In paper 3.4, MIT studies a new form of instability due to F- migration and the passivation/depassivation of Si dopants in a n-InAlAs cap layer in InGaAs MOSFETs; it turns out that removing the cap layer gets rid of the instability!

MIT also presents paper 3.7, on using a physical compact model to improve the RF circuit linearity performance of GaN HEMTs, in both device and circuit design techniques. GaN HEMTs are again discussed in 3.5, this time W-band N-polar devices; UCal Santa Barbera claims a record high efficiency of 27.8% at 94 GHz.

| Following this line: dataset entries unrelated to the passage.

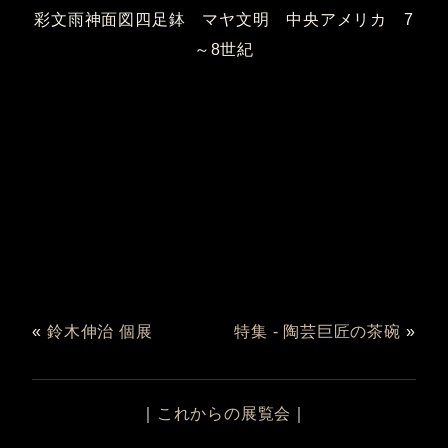
彩文雨神面図四足鉢 マヤ文明 中央アメリカ 7
～8世紀
«
鈴木伸治 個展
特集 - 陶芸巨匠の茶碗
»
｜
これからの展覧会
｜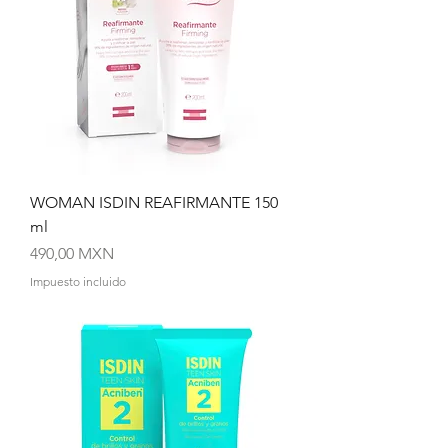
WOMAN ISDIN REAFIRMANTE 150
ml
Precio
490,00 MXN
Impuesto incluido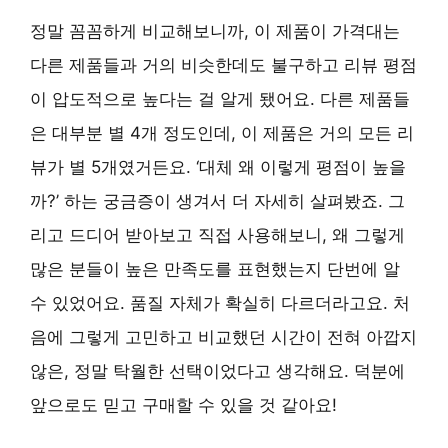
정말 꼼꼼하게 비교해보니까, 이 제품이 가격대는
다른 제품들과 거의 비슷한데도 불구하고 리뷰 평점
이 압도적으로 높다는 걸 알게 됐어요. 다른 제품들
은 대부분 별 4개 정도인데, 이 제품은 거의 모든 리
뷰가 별 5개였거든요. ‘대체 왜 이렇게 평점이 높을
까?’ 하는 궁금증이 생겨서 더 자세히 살펴봤죠. 그
리고 드디어 받아보고 직접 사용해보니, 왜 그렇게
많은 분들이 높은 만족도를 표현했는지 단번에 알
수 있었어요. 품질 자체가 확실히 다르더라고요. 처
음에 그렇게 고민하고 비교했던 시간이 전혀 아깝지
않은, 정말 탁월한 선택이었다고 생각해요. 덕분에
앞으로도 믿고 구매할 수 있을 것 같아요!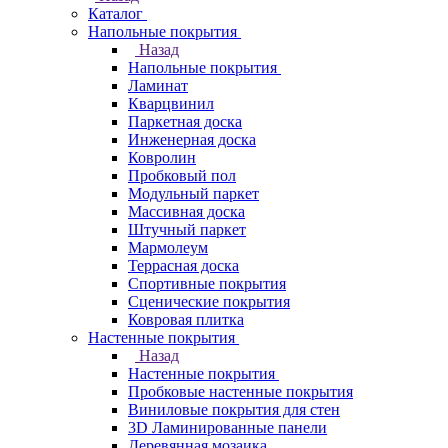
Каталог
Напольные покрытия
Назад
Напольные покрытия
Ламинат
Кварцвинил
Паркетная доска
Инженерная доска
Ковролин
Пробковый пол
Модульный паркет
Массивная доска
Штучный паркет
Мармолеум
Террасная доска
Спортивные покрытия
Сценические покрытия
Ковровая плитка
Настенные покрытия
Назад
Настенные покрытия
Пробковые настенные покрытия
Виниловые покрытия для стен
3D Ламинированные панели
Деревянная мозаика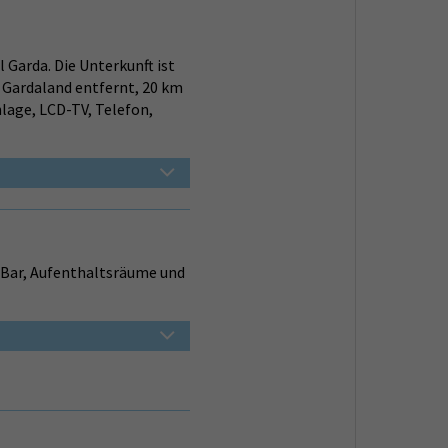
 Garda. Die Unterkunft ist
 Gardaland entfernt, 20 km
lage, LCD-TV, Telefon,
 Bar, Aufenthaltsräume und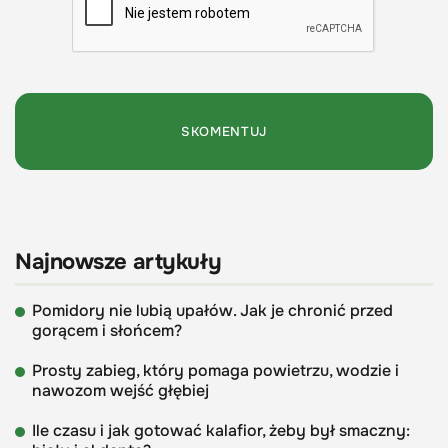
Najnowsze artykuły
Pomidory nie lubią upałów. Jak je chronić przed
gorącem i słońcem?
Prosty zabieg, który pomaga powietrzu, wodzie i
nawozom wejść głębiej
Ile czasu i jak gotować kalafior, żeby był smaczny: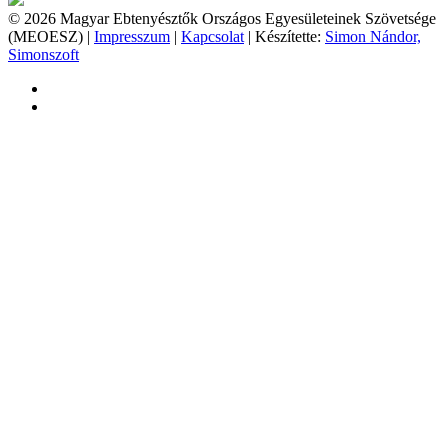
© 2026 Magyar Ebtenyésztők Országos Egyesületeinek Szövetsége
(MEOESZ) |
Impresszum
|
Kapcsolat
| Készítette:
Simon Nándor,
Simonszoft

And to fill in the gap at 3.40 pm (3.6), IBM gives an invited talk on “Monolithic Integration of Multiple III-V Semiconductors on Si for MOSFETs and TFETs”, using template-assisted selective epitaxy (TASE) for a number of III-V compounds.

Session 4: Memory Technology — RRAM, PRAM and Applications

We start with an invited talk “Towards Ultimate Scaling Limits of Phase-Change Memory” (4.1) by Feng Xiong of Stanford U., reviewing advances in phase-change memory (PCM), which is now down to sub-10 nm scale, with switching energies approaching femtojoules per bit.

Paper 4.2 discusses confined ALD-based PCM with a metallic liner, which is reported to have record endurance of 2e12 cycles; and 4.3 looks at SiOx-based RRAM (Resistive Random-Access Memory) in crossbar memory arrays, and also as select devices in the arrays.

Oxygen implantation into Ta2O5 and HfO2 is used to form RRAM devices in the ON state (4.4), which subsequently switch similarly to regularly made reference devices. The correlation between endurance, window margin and retention of RRAM types (oxide RAM and conductive bridge RAM) is studied in 4.5, and the effect of programming parameters on oxide RAM retention is the topic in 4.6.

The intrinsic variability factors of RRAM are quantified in 4.7, to identify the fundamental variability limits of the technology, and the last paper (4.8) details a random number generator fabricated in Panasonic’s 40-nm embedded ReRAM process.

Session 5: Nano Device Technology — 1D and 2D Devices

This session (not surprisingly) is a set of research papers, starting with a pair of carbon nanotube (CNT) transistor studies; 5.1 details CNT-FETs with nickel contacts alloyed into the ends of the CNTs to reduce contact resistance and give scalability to the contact process.

Schematic of a CNT-based CMOS inverter with entirely Ni end-bonded contacts (5.1)

Schematic of a CNT-based CMOS inverter with entirely Ni end-bonded contacts (5.1)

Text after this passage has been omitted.